The funds and Dr. Stone’s commitment to the center allowed that division to grow and attract well-respected specialists.
“Before this [gift], I was by myself seeing patients in shared space and the CF center and pulmonary function lab were not part of the pulmonary division,” said Dr. Greg Omlor, director of the Lewis H. Walker Cystic Fibrosis Center. “With the opening of the Stone Respiratory Center, we were able to attract Drs. McBride and Martinez, finally had dedicated space to see patients, and the CF Center and PFT lab became part of the pulmonary division.”
Even when he retired from Pediatrics of Akron 10 years ago, Dr. Stone continued to serve as associate chair for community affairs in the hospital’s Department of Pediatrics. A late-in-life career highlight was helping to start the hospital’s Summer Pediatric Research Scholars Program, giving college students interested in careers in medical fields the opportunity to spend a summer working with a hospital mentor on a research project.
“I would have killed to have had an opportunity like that,” Dr. Stone said.
Now that he is stepping down from his administrative role, the Stones plan to spend more time with family and friends, make more time for golf in both Akron and Hilton Head, and generally slow down just a bit.
He leaves after not only playing a critical role in keeping the children of Akron safe and healthy, but also inspiring younger pediatricians and pediatric specialists.
“I have always found Dr. Bob Stone to be one who deeply cares about the profession of pediatrics,” said Dr. Joel Davidson, of the Locust Pediatric Care Group. “He has extended his wealth of knowledge, time, energy and enthusiasm for the care of children to all he meets. I came here as a resident, in part, because Dr. Stone used to talk to incoming resident candidates. Later in my residency, I remember he gave a lecture about the importance of balance in the profession. He spoke fondly of the role his wife played in his career success and work family balance. ‘Family dinner is important,’ he told us. ‘Sometimes you will miss it because kids need your help, but make sure you don’t make a habit of it, because your own family needs you too.’”

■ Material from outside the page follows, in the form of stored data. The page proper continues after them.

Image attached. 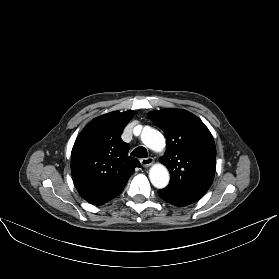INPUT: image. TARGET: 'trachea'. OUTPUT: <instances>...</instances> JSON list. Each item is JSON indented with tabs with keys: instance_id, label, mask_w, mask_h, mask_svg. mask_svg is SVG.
Masks as SVG:
<instances>
[{
	"instance_id": "obj_1",
	"label": "trachea",
	"mask_w": 279,
	"mask_h": 279,
	"mask_svg": "<svg viewBox=\"0 0 279 279\" xmlns=\"http://www.w3.org/2000/svg\"><path fill=\"white\" fill-rule=\"evenodd\" d=\"M131 156H134L137 158H147L148 153H147V150L145 147L139 146L132 151Z\"/></svg>"
}]
</instances>
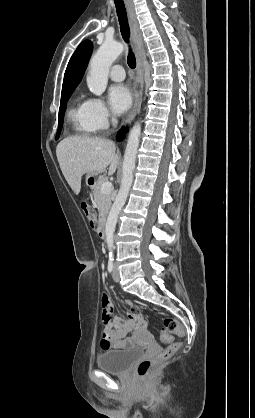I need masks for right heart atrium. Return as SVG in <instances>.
Wrapping results in <instances>:
<instances>
[{
    "mask_svg": "<svg viewBox=\"0 0 255 418\" xmlns=\"http://www.w3.org/2000/svg\"><path fill=\"white\" fill-rule=\"evenodd\" d=\"M87 113L90 125L94 131L106 129L113 120L108 108L100 98L87 100Z\"/></svg>",
    "mask_w": 255,
    "mask_h": 418,
    "instance_id": "right-heart-atrium-1",
    "label": "right heart atrium"
}]
</instances>
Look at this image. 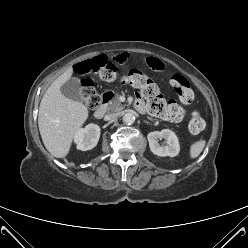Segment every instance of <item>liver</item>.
Segmentation results:
<instances>
[{"label":"liver","mask_w":248,"mask_h":248,"mask_svg":"<svg viewBox=\"0 0 248 248\" xmlns=\"http://www.w3.org/2000/svg\"><path fill=\"white\" fill-rule=\"evenodd\" d=\"M73 74L68 68L48 87L39 106L38 126L46 149L56 158H64L70 151L76 133L88 118L85 105L65 97L60 87Z\"/></svg>","instance_id":"1"}]
</instances>
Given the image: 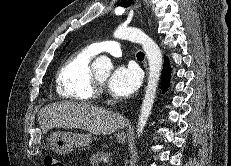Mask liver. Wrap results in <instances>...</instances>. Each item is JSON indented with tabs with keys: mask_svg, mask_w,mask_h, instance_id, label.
<instances>
[{
	"mask_svg": "<svg viewBox=\"0 0 231 166\" xmlns=\"http://www.w3.org/2000/svg\"><path fill=\"white\" fill-rule=\"evenodd\" d=\"M38 122L44 134L53 128H81L96 135H108L127 125L118 113L86 103L63 101L43 107Z\"/></svg>",
	"mask_w": 231,
	"mask_h": 166,
	"instance_id": "1",
	"label": "liver"
}]
</instances>
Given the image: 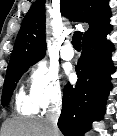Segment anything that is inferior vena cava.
<instances>
[{
    "instance_id": "obj_1",
    "label": "inferior vena cava",
    "mask_w": 117,
    "mask_h": 136,
    "mask_svg": "<svg viewBox=\"0 0 117 136\" xmlns=\"http://www.w3.org/2000/svg\"><path fill=\"white\" fill-rule=\"evenodd\" d=\"M61 113V102L59 100L53 102L46 114V119L49 124L51 136H57L58 127L57 122Z\"/></svg>"
}]
</instances>
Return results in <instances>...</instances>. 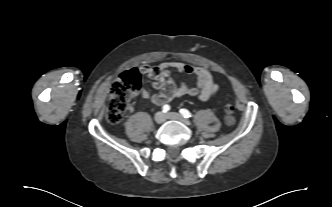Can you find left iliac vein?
Masks as SVG:
<instances>
[{
  "mask_svg": "<svg viewBox=\"0 0 332 207\" xmlns=\"http://www.w3.org/2000/svg\"><path fill=\"white\" fill-rule=\"evenodd\" d=\"M167 118L171 119V120L179 121L185 125L191 124L189 120L185 119L182 115H180L179 113H176V112H169L167 114Z\"/></svg>",
  "mask_w": 332,
  "mask_h": 207,
  "instance_id": "1",
  "label": "left iliac vein"
}]
</instances>
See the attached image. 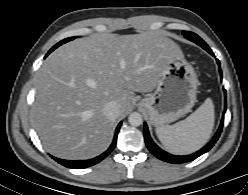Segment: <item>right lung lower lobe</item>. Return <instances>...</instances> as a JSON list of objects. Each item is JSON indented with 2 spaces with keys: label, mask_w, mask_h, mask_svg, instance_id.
<instances>
[{
  "label": "right lung lower lobe",
  "mask_w": 248,
  "mask_h": 195,
  "mask_svg": "<svg viewBox=\"0 0 248 195\" xmlns=\"http://www.w3.org/2000/svg\"><path fill=\"white\" fill-rule=\"evenodd\" d=\"M121 124L122 123L120 122L116 128L114 139H113V142H112L111 146L109 147V149L106 152H104L103 154H101V155H99L93 159L72 161V160L59 159V158H56L53 156H52V158L55 161H57L58 163H60L61 165L68 167V168L82 169V168H87V167L93 166V165L97 164L98 162L102 161L114 149V147L116 146V140H117V136H118V132L120 130Z\"/></svg>",
  "instance_id": "98d812e1"
}]
</instances>
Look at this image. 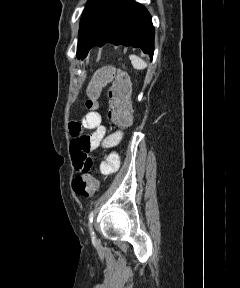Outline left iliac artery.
Segmentation results:
<instances>
[{"mask_svg":"<svg viewBox=\"0 0 240 288\" xmlns=\"http://www.w3.org/2000/svg\"><path fill=\"white\" fill-rule=\"evenodd\" d=\"M93 216H94V211H91L89 214V227H90V232L92 236H94V232L92 231V228H91V224L93 222Z\"/></svg>","mask_w":240,"mask_h":288,"instance_id":"1","label":"left iliac artery"}]
</instances>
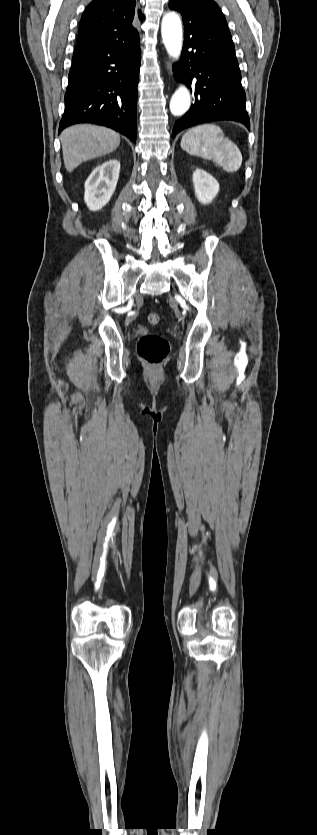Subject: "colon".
Here are the masks:
<instances>
[{
    "label": "colon",
    "instance_id": "obj_1",
    "mask_svg": "<svg viewBox=\"0 0 317 835\" xmlns=\"http://www.w3.org/2000/svg\"><path fill=\"white\" fill-rule=\"evenodd\" d=\"M147 322L152 326L157 325L160 322V315L156 312L148 314ZM137 352L148 365L156 367L165 360L169 345L161 336L148 334L139 340Z\"/></svg>",
    "mask_w": 317,
    "mask_h": 835
}]
</instances>
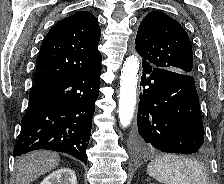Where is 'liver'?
Returning <instances> with one entry per match:
<instances>
[{
	"instance_id": "obj_1",
	"label": "liver",
	"mask_w": 224,
	"mask_h": 184,
	"mask_svg": "<svg viewBox=\"0 0 224 184\" xmlns=\"http://www.w3.org/2000/svg\"><path fill=\"white\" fill-rule=\"evenodd\" d=\"M60 156L51 151H33L16 163V184H30L58 166Z\"/></svg>"
}]
</instances>
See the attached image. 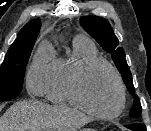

Dr. Gregory Omlor also first met Dr. Stone when he was a resident.
“To me, he was the ideal physician who provided excellent care for his patients and was committed to educating residents,” said Dr. Omlor. “His care of patients with cystic fibrosis partly led to my decision to go into pulmonary medicine.”
According to Dr. Stone, experience only makes a pediatrician better. He honed open-ended questions and realized how much he benefited from years of listening to parents’ concerns.
Dr. Stone noted that a pediatrician’s role has expanded well beyond diagnosing coughs and tummy aches to being a resource for families on issues like food insecurity, childhood obesity, bullying, substance abuse and mental illness.
His advice to young pediatricians: “Keep an open mind. Listen closely – families have a lot of burdens. Don’t pontificate. Try very hard not to be judgmental, and try to educate quietly.”